The Indianapolis Parks Foundation began combating the hunger of low-income families in March of 2011, after receiving a $150,000 grant from Indiana University Health which made the development of Indy Urban Acres Farm possible. Today, eight acres on the Eastside between 21st Street and Shadeland Avenue, formerly used in the staging of construction for I-70, grow a variety of fresh produce because of the initiatives from these organizations.
Though only a portion of the area is developed, plans to expand have seen the construction of a hoop house with the help of students from IUPUI, an orchard area for apples, pears, cherry and peach trees, along with raised beds for additional crops.

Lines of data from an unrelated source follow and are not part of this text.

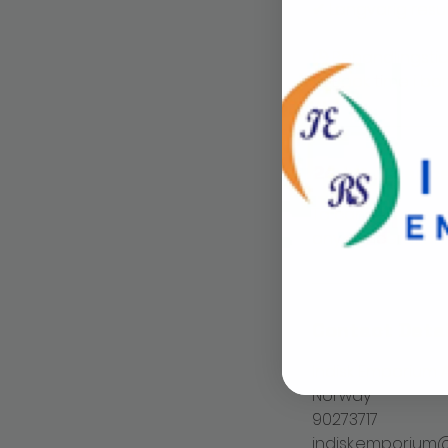
✔ Langvarig resul
🕒 Behandlingstid
24 hour cance
To cancel or resc
any cancellation 
Contact Detai
Indisk Emporium A
Norway
90273717
indisk.emporiu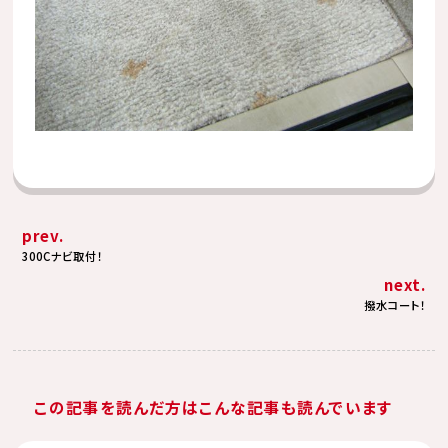
prev.
300Cナビ取付！
next.
撥水コート！
この記事を読んだ方はこんな記事も読んでいます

The farm has truly blossomed under the careful supervision of farm manager Tyler Gough. His expertise in planning, planting and cultivating has made the project a success. It donates 100 percent of the harvest to low-income families through a partnership with the non-profit Gleaners Food Bank. The nonprofit takes charge in distributing the goods to food pantries throughout the city and to hunger relief agencies in 21 central and southeastern counties. Products of the harvest include potatoes, cucumbers, kale, chard, greens, lettuces, spinach, radishes, corn, beets, turnips, beans, carrots and more, all grown without the use of pesticides and harmful chemicals.
The organic urban farm was designed to combat issues facing families in poverty, like diabetes, obesity and hunger, as part of Mayor Greg Ballards fight to eliminate food deserts in Indianapolis urban area. The program teaches and promotes community involvement with the farms resources, growing more than 35,000 pounds of fresh produce in 2012 with the help of more than 500 volunteers. Educational opportunities designed by the farm helped more than 1,000 kids explore Indy Urban Acres Farm last year. They learned about sustainable urban agriculture, soil, healthy eating and more. Community members who visit and are inspired to give their green thumbs a try have a space set aside to do so at one end of the Indy Urban Acres Farm plot.
With the help of volunteers, the support of the community and the drive of a city getting hip to urban gardening, Indy Urban Acres Farm has kept countless Hoosiers from going hungry. Even better, it has provided healthy, organic, locally grown meals and taught communities about the value of sustainable urban farming.